◆ Extracted material:
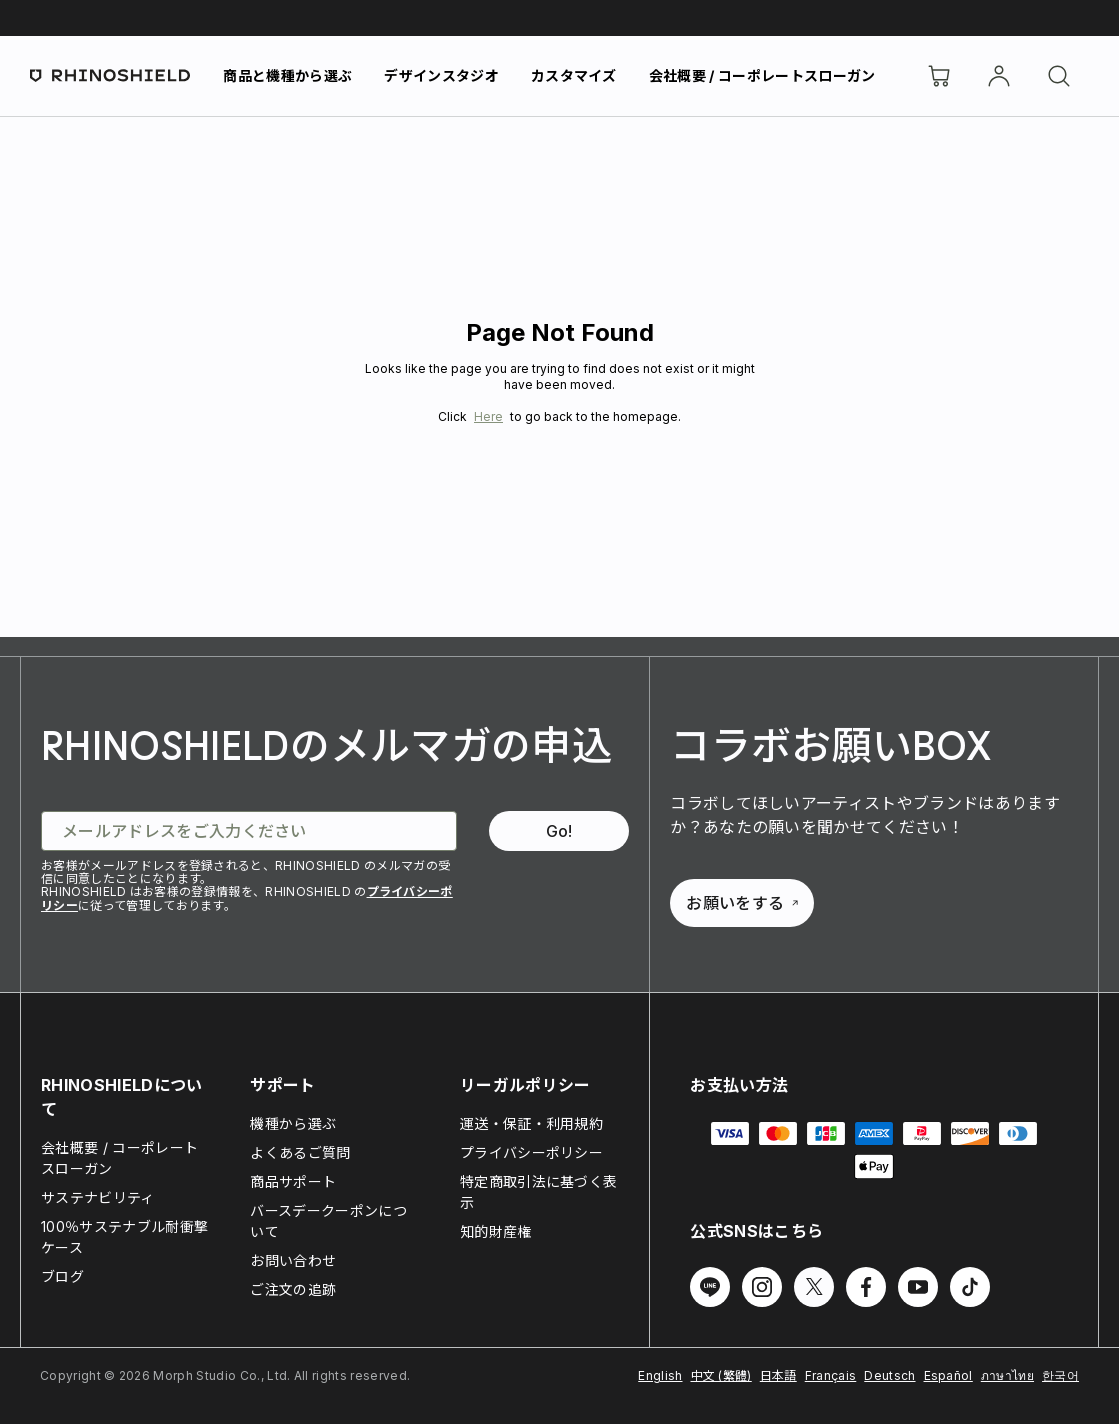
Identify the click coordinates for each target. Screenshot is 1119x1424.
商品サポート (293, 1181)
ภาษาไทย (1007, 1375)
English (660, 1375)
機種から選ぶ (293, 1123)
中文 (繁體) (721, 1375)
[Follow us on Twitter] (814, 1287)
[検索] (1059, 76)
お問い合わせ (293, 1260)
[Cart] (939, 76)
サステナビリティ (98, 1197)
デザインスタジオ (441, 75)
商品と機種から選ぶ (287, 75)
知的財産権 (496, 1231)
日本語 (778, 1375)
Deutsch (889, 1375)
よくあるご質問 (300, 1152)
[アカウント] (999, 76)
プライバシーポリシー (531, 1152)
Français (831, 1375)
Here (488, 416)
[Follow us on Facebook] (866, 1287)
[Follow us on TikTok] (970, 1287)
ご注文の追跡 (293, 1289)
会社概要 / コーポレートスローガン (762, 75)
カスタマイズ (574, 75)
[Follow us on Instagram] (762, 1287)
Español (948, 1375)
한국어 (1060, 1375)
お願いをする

◆ About this task:
Without the pictures, print all of the records exactly.

◆ Exercise solution:
Identify the click coordinates for each target. Screenshot is 1119x1424.
商品サポート (293, 1181)
ภาษาไทย (1007, 1375)
English (660, 1375)
機種から選ぶ (293, 1123)
中文 (繁體) (721, 1375)
[Follow us on Twitter] (814, 1287)
[検索] (1059, 76)
お問い合わせ (293, 1260)
[Cart] (939, 76)
サステナビリティ (98, 1197)
デザインスタジオ (441, 75)
商品と機種から選ぶ (287, 75)
知的財産権 (496, 1231)
日本語 (778, 1375)
Deutsch (889, 1375)
よくあるご質問 (300, 1152)
[アカウント] (999, 76)
プライバシーポリシー (531, 1152)
Français (831, 1375)
Here (488, 416)
[Follow us on Facebook] (866, 1287)
[Follow us on TikTok] (970, 1287)
ご注文の追跡 (293, 1289)
会社概要 / コーポレートスローガン (762, 75)
カスタマイズ (574, 75)
[Follow us on Instagram] (762, 1287)
Español (948, 1375)
한국어 (1060, 1375)
お願いをする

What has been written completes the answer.